Metaphors About my Life

I am a thorny rose.

In comparison, a rose needs the help of water, sunlight, and other components in order to grow I also reach for the help of others when they are needed in my life. I depend on others to provide me with guidance and support so I can be able withstand the many difficulties thrown at me unexpectedly. A rose covered in thorns making it impossible to be held without being hurt an infinite amount of times. Thorns resemble the flaws I personally have and learned  to embrace openly. These thorns act as a shield and a barrier when holding this rose much like how protected my heart is when interacting with others. A rose would not be complete without it’s petals which attract many. Each petal is unique that contains different pigments, sizes, and shapes. These petals could be viewed as my personality. A rose is often admired for it’s beauty and loved by many. I’m not everyone’s favorite flower , sometimes I give people headaches and I am what some may call mainstream but I am special. There are many aspects of my personality,however they all come together to make me who I am. I am a thorny rose.

I am an elevator.

I am sociable and I love to be surrounded by people. I try to lift others up when they are down. Even when people are pushing my buttons I have a tendency to just ignore it and move on with the day. I am always there for people who need me especially if they are having difficulties. Not always does being positive work, it’s as if my happiness is out of order. When I’m back though prepared to lift others up no matter the weight on them it is quite obvious that I have been missed dearly. Although I try to accommodate as much as I can, I do have a limit which people feel the need to exceed. I often follow the rules but when I feel audacious I go my own way. There are moments when I break down, and only those who know me inside and out have the capability of fixing me.


Asna A.

Image Credit: ilovehdwallpapers / business2

 

 

4 comments to Metaphors About my Life

  1. ziyanak says:

    Dear Asna-

    Your Metaphor of Me struck a chord somewhere within me. Not because I felt that we are similar; in fact I think that we are very different individuals. The reason that I think your Metaphor of Me affected me so was because through your writing was borne a pride in who you are. Really and truly, just reading it gave me shivers because you were so absolute and so sure of who you were through your tone. I got the very powerful impression that you put a lot of thought into what you were writing, and I felt that through your writing, you expressed good and bad parts of yourself while proudly owning it all. This is something that I feel I have never been able to do- to truly accept myself in all my flaws and to write about it with such pleasure in just being me. I’m not sure if this tone was what you intended to put out there, but it is what I received and for me it was empowering. So thank you for that.
    As something to offer to you as a constructive criticism for the future, I found myself very distracted while reading your piece because of GUMPS errors. They were not abundant, but there was enough to take me out of the world you created in your writing. This can be fixed easily by using spell check or by getting someone to proofread your work before you post it.
    Another thing I want to complement you on before I conclude is that it delighted me to see the originality of your metaphors. An elevator… it honestly doesn’t get more original than that! I really appreciate that you found things to write about that wouldn’t create a common, an inside-the-box response. I know that a rose might seem cliché at first (and you even mention that it is mainstream in your writing) but I think that because your take on it was so different from others I have read, it didn’t matter that the rose is classically symbolic and metaphorical. You brought to it a new, personal level of depth. So thank you for the imaginative, unexpected writing, and as I said before, it’s obvious to me that you put a lot of thought and effort into this piece, which I really appreciate.
    Keep on writing, because you have a creative, out-of-the-box, and unique mind that produces original, innovative writing… and I really love that!

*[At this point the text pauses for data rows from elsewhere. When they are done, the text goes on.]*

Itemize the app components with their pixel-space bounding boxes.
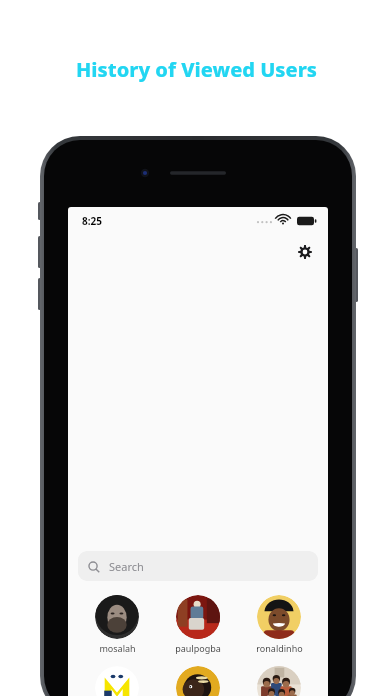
staticText: Search: [109, 559, 144, 574]
staticText: mosalah: [99, 642, 136, 654]
staticText: History of Viewed Users: [76, 56, 317, 83]
button[interactable]: Search: [78, 551, 318, 581]
button[interactable]: paulpogba: [162, 593, 234, 656]
button[interactable]: [243, 664, 315, 696]
staticText: paulpogba: [175, 642, 221, 654]
button[interactable]: mosalah: [81, 593, 153, 656]
button[interactable]: Settings: [292, 239, 318, 265]
staticText: ronaldinho: [256, 642, 303, 654]
button[interactable]: [81, 664, 153, 696]
button[interactable]: ronaldinho: [243, 593, 315, 656]
button[interactable]: [162, 664, 234, 696]
staticText: 8:25: [82, 214, 102, 228]
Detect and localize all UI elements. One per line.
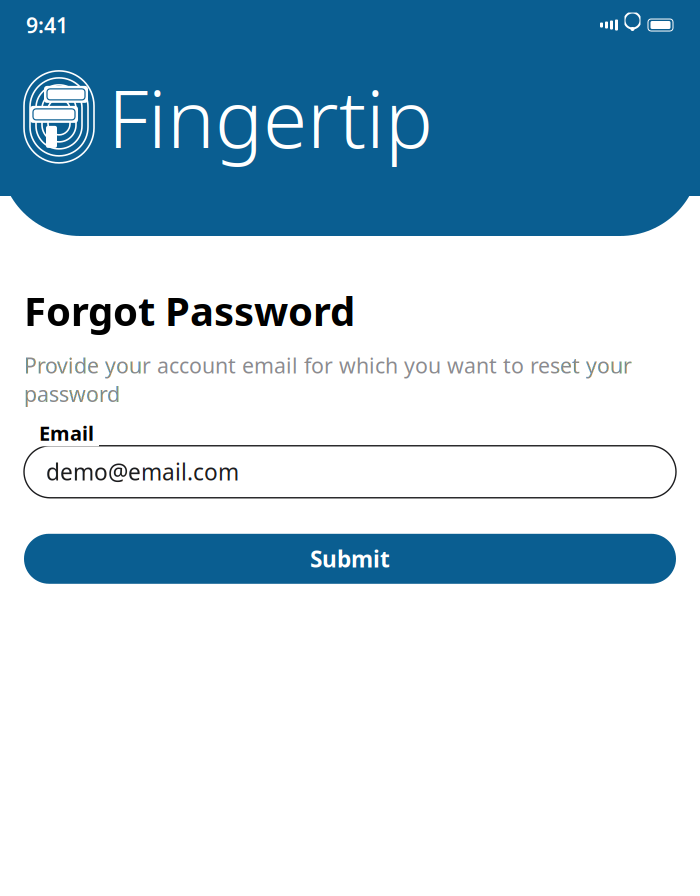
staticText: Provide your account email for which you… (24, 351, 632, 408)
staticText: Submit (310, 544, 390, 574)
staticText: 9:41 (26, 11, 68, 39)
staticText: Forgot Password (24, 284, 355, 337)
staticText: demo@email.com (46, 457, 239, 487)
staticText: Email (39, 420, 94, 446)
button[interactable]: Submit (24, 534, 676, 584)
staticText: Fingertip (108, 64, 433, 170)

    Infinite Love and Gratitude,
    Ziyana

    • Asna says:

      Hi Ziyana,
      I’m thrilled that you thoroughly enjoyed the idea behind this metaphor! I will try to improve my GUMPS by proofreading before I publish my blogs.
      Thanks again!
      Sincerely, Asna

  2. bains2000 says:

    Dear Asna,
    I love your thoughts that are exemplified my both the rose and elevator. The rose example is amazing especially with reference to the thorns present on the rose stem. From the following line, “Thorns resemble the flaws I personally have and learned to embrace openly,” I admire this trait of yours. In today’s world, I feel like it can get difficult for many to showcase their flaws to the world without the fear of being judged. The simple fact that you are well beyond this is a amazing skill to possess. Moving on to the elevator reference, once again i feel like this is a perfect bulls eye hit to describe yourself. Personally knowing you from a friend standpoint, I truly believe that these references fit you perfectly and really describe who you are as a person:Great, Vibrant, Energetic, Radiant, Encouraging.
    As a simple not of improvement, I would have loved to see at least one personal direct reference to either one of these metaphorical objects as it often helps the reader to understand the piece better and overall connect better to the writing.
    Sincerely,
    Bains

  3. Asna says:

    Hi Manvir,
    Thank you so much for taking the time to read my metaphors. The fact that you enjoyed my piece overjoys me. I will keep that in mind since I like to make that connection when reading other students’ pieces. Thanks again!